== Exercise goal ==
From the records below, print exactly the lines starting at the one containing "for Peace Against" and ending at the one containing "hacked - &quot;pippa", ends included, and nothing else.
━━━ Data provided
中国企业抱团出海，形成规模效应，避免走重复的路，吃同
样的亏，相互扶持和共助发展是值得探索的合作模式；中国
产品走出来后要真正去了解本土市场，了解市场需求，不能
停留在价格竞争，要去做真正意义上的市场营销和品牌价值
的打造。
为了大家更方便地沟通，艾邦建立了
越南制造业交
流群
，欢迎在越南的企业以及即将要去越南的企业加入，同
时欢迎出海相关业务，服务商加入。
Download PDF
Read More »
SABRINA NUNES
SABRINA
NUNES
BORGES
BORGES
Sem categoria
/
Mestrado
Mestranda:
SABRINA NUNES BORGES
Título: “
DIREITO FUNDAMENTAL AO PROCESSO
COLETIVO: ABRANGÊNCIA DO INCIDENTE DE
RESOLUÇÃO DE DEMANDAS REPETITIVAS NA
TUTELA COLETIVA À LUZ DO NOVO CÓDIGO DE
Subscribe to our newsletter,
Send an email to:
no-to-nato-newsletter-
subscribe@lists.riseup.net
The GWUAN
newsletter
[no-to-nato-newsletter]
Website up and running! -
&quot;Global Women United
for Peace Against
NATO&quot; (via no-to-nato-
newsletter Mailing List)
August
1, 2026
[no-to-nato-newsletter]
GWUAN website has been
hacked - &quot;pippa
━━━━━━
━━━ Data provided
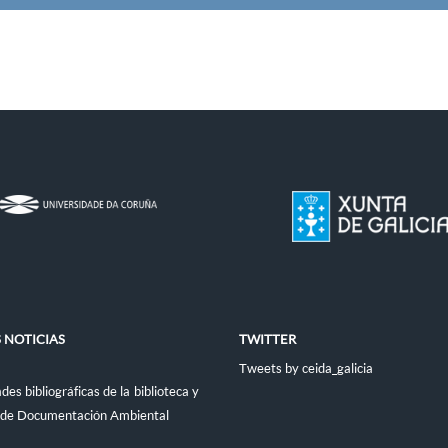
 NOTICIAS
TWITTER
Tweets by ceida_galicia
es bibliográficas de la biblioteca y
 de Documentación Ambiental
━━━━━━
== Result of this task ==
for Peace Against
NATO&quot; (via no-to-nato-
newsletter Mailing List)
August
1, 2026
[no-to-nato-newsletter]
GWUAN website has been
hacked - &quot;pippa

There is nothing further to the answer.